Depuis quelques jours, dans la presse, fleurit une cascade d'articles nous disant que les gynécologues s'inquiètent de l'utilisation des méthodes de contaception dites naturelles, traduisez sans intervention médicale (ordonnance, pose...). Selon les articles, il y aurait entre 17 et 20% de taux d'échec ! Effectivement, ce chiffre peut donner des sueurs froides ! Ils s'inquiètent aussi de l'augmentation du recours à ce genre de contraception et donc de l'augmentation du  nombre de grossesses non désiréees chez les 20-24 ans. Heureusement que nos gentils papas gynécos se soucient de nous !

Alors j'ai cherché les chiffres des IVG pour 2017, me disant que si les grossesses non désirées augmentaient, logiquement les IVG aussi. Je n'ai trouvé que les chiffres jusqu'à 2016, mais je dois surement être moins bien informée qu'eux (forcément), puisque je vois un taux stable, notamment chez les 20-24 ans. Il doit y avoir un sacré rebond en 2017 j'imagine ! J'ai ensuite cherché les statistiques des IVG en fonction du monde de contraception (ou son absence) mais je n'ai pas trouvé de source fiable (un article cite 72% des IVG sont des grossesses sous contraception mais sans précision particulière).
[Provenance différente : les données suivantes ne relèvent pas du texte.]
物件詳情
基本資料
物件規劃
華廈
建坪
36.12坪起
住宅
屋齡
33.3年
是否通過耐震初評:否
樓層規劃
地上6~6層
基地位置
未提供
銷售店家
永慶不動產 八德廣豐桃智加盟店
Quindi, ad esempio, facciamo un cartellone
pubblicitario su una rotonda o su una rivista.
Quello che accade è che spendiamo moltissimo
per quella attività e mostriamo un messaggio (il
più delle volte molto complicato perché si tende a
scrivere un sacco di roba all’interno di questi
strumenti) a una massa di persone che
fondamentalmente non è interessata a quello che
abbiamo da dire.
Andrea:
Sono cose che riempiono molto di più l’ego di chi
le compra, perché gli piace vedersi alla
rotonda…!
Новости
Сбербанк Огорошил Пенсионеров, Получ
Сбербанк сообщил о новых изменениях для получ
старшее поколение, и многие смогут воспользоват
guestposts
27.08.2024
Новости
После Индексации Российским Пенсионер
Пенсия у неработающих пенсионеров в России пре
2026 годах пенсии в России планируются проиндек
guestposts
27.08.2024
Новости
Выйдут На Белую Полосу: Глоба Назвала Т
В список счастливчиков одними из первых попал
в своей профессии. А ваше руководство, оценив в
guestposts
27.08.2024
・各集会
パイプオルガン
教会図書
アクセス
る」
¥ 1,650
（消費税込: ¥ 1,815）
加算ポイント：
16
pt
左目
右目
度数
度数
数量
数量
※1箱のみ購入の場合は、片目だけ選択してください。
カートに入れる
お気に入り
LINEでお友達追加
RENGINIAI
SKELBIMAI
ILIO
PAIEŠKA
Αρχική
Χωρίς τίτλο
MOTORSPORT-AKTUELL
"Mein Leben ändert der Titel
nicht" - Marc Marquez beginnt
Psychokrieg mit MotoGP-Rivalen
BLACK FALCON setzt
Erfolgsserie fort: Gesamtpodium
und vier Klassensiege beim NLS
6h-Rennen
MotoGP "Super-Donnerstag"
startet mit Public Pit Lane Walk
Donc difficile d'étayer les dires de nos chers papas gynécos (j'arrête pas de confondre...). Par ailleurs, "selon la FNCGM, c'est vers 19-20 ans que les femmes abandonnent la pilule pour se tourner vers des méthodes naturelles et c'est chez les 20-24 ans que les IVG (interruptions volontaires de grossesse) sont répétées : 10 % des jeunes femmes de cette tranche d'âge en sont ainsi à leur deuxième IVG et, pour 4 % d'entre elles, c'est la troisième ou plus." Alors là, je dois avouer que pour des soi disant scientifiques, ayant fait au moins 12 ans d'étude (on le saura, non ?), cette réflexion me laisse béante !!! Ca pourrait être comparé à ceci : à l'adolescence, les filles commencent à se maquiller, on constate également que les seins augmentent de volume, donc le maquillage fait augmenter le volume des seins... Rigueur, rigueur quand tu nous tiens...

Conclusion 1 : rien ne m'a permis de confirmer ou infirmer le fait que les grossesses non désirées augmentent depuis que nos têtes folles se sont mis dans le crâne d'avoir recours plus souvent à une contraception "naturelle".
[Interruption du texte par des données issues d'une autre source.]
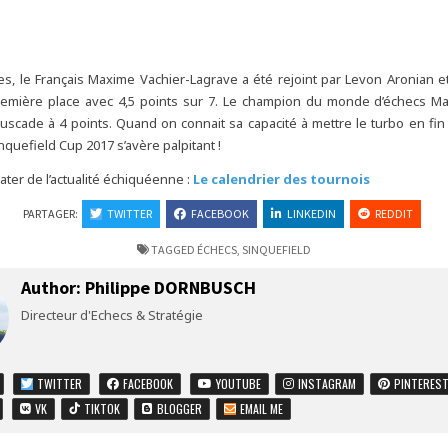
s, le Français Maxime Vachier-Lagrave a été rejoint par Levon Aronian 
remière place avec 4,5 points sur 7. Le champion du monde d’échecs M
scade à 4 points. Quand on connait sa capacité à mettre le turbo en fin 
inquefield Cup 2017 s’avère palpitant !
ater de l’actualité échiquéenne :
Le calendrier des tournois
PARTAGER:
TWITTER
FACEBOOK
LINKEDIN
REDDIT
TAGGED
ÉCHECS
,
SINQUEFIELD
Author:
Philippe DORNBUSCH
Directeur d'Echecs & Stratégie
TWITTER
FACEBOOK
YOUTUBE
INSTAGRAM
PINTERES
VK
TIKTOK
BLOGGER
EMAIL ME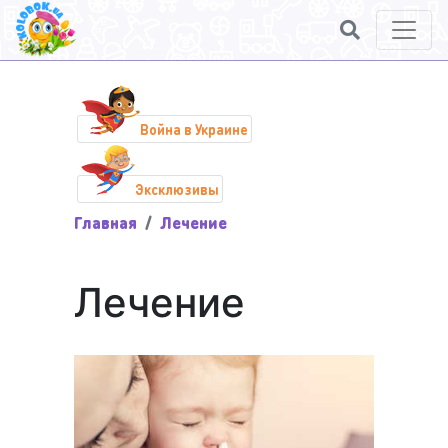
Война в Украине
Эксклюзивы
Главная
Лечение
Лечение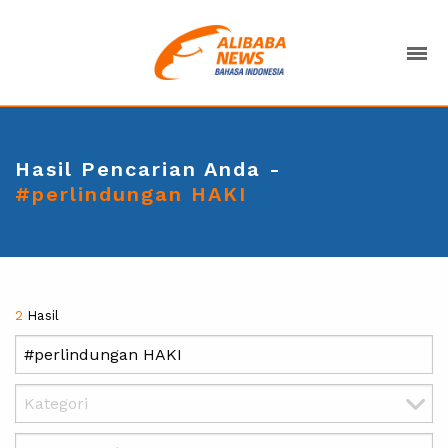
Hasil Pencarian Anda -
#perlindungan HAKI
2
Hasil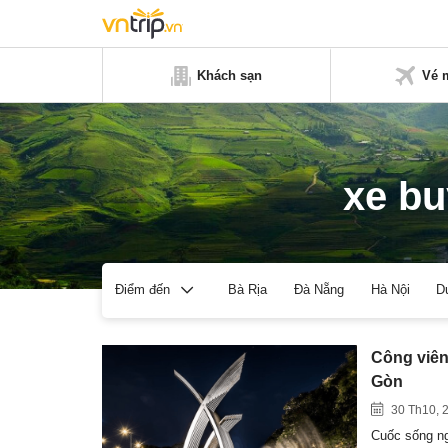
Khách sạn
Vé 
xe bu
Bà Rịa
Đà Nẵng
Hà Nội
D
Điểm đến
Công viên
Gòn
30 Th10, 
Cuốc sống ng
Mais au fait, c'est quoi une méthode "naturelle" de contraception ? Alors, si j'ai bien compris, c'est tout ce qui n'est ni chimique, ni mécanique. Donc c'est un ensemble un peu fourre tout de plein de choses. Donc déjà, ça me pose problème de donner un chiffre unique d'évaluation de l'efficacité de méthodes aussi différentes que le retrait ou la symptothermie (ceci est un exemple...). Les méthodes possibles sont variées, plus ou moins approfondies en terme de connaissance de son corps et avec des efficacités variables. Je ne vais pas vous faire un topo sur les différentes méthodes, je n'en ai pas la connaissance suffisamment poussée pour cela. En revanche, j'ai trouvé des résultats d'études sur la symptothermie montrant un taux de grossesse non désirée inférieur à 6% (quand l'utilisation n'est pas rigoureuse) et moins de1% quand l'utilisation est bonne. Pour les références, c'est ici qu'il faut cliquer. Pour rappel, l'efficacité pratique de la pilule est de 8% de grossesses non désirées...
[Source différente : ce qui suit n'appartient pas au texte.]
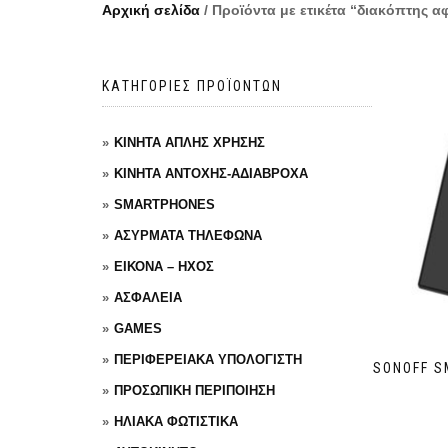
Αρχική σελίδα
/ Προϊόντα με ετικέτα “διακόπτης α
ΚΑΤΗΓΟΡΙΕΣ ΠΡΟΪΟΝΤΩΝ
ΚΙΝΗΤΑ ΑΠΛΗΣ ΧΡΗΣΗΣ
ΚΙΝΗΤΑ ΑΝΤΟΧΗΣ-ΑΔΙΑΒΡΟΧΑ
SMARTPHONES
ΑΣΥΡΜΑΤΑ ΤΗΛΕΦΩΝΑ
ΕΙΚΟΝΑ – ΗΧΟΣ
ΑΣΦΑΛΕΙΑ
GAMES
ΠΕΡΙΦΕΡΕΙΑΚΑ ΥΠΟΛΟΓΙΣΤΗ
SONOFF S
ΠΡΟΣΩΠΙΚΗ ΠΕΡΙΠΟΙΗΣΗ
ΗΛΙΑΚΑ ΦΩΤΙΣΤΙΚΑ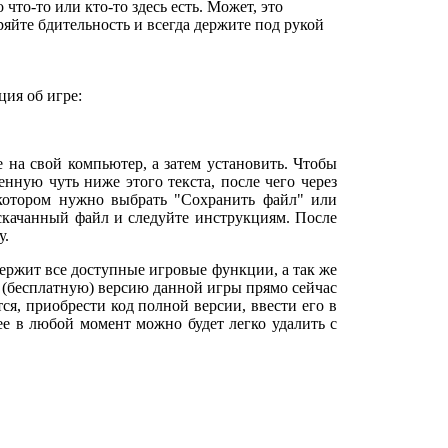
что-то или кто-то здесь есть. Может, это
ряйте бдительность и всегда держите под рукой
ия об игре:
е на свой компьютер, а затем установить. Чтобы
нную чуть ниже этого текста, после чего через
 котором нужно выбрать "Сохранить файл" или
 скачанный файл и следуйте инструкциям. После
у.
ржит все доступные игровые функции, а так же
 (бесплатную) версию данной игры прямо сейчас
тся, приобрести код полной версии, ввести его в
 ее в любой момент можно будет легко удалить с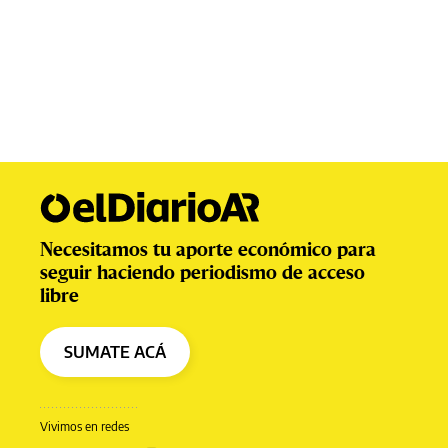
Necesitamos tu aporte económico para
seguir haciendo periodismo de acceso
libre
SUMATE ACÁ
Vivimos en redes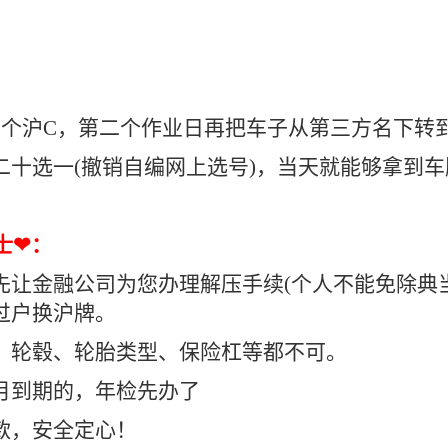
上个沪C，第二个作业日再把车子从第三方名下转
十选一(撤销自编网上选号)，当天就能够拿到车
士❤：
让金融公司为您办理解压手续(个人不能免除典当)
过户换沪牌。
、轮毂、轮胎类型、保险杠等都不可。
月到期的，年检先办了
款，安全定心！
Alors bien sur, mettre au même niveau le retrait (15% de grossesse non désirées) et la sympto, ça me parait très orienté comme technique... (je parle de la symptothermie parce que c'est la méthode que je connais mieux mais je sais qu'il existe d'autres méthodes très efficaces également). Et puis vous savez quoi ? Observer son corps n'empèche pas l'utilisation des préservatifs à certains moments (en fait c'est l'idée d'ailleurs : repérer les périodes potentiellement fertiles pour soit ne pas s'envoyer en l'air à ce moment là, soit utiliser une contraception mécanique, ou alors faire un petit, ça marche pour tout !!!)

Conclusion 2 : j'ai l'impression qu'on essaie de m'embrouiller avec le fourre tout "méthodes naturelles", un peu comme si on me disait que le poivre est une épice sans saveur, parce que dans "le poivre" on met aussi bien le poivre bas de gamme de supermarché (effectivement sans saveur) et aussi le poivre de Kampot ou le poivre Timut du Népal, des joyaux de la nature...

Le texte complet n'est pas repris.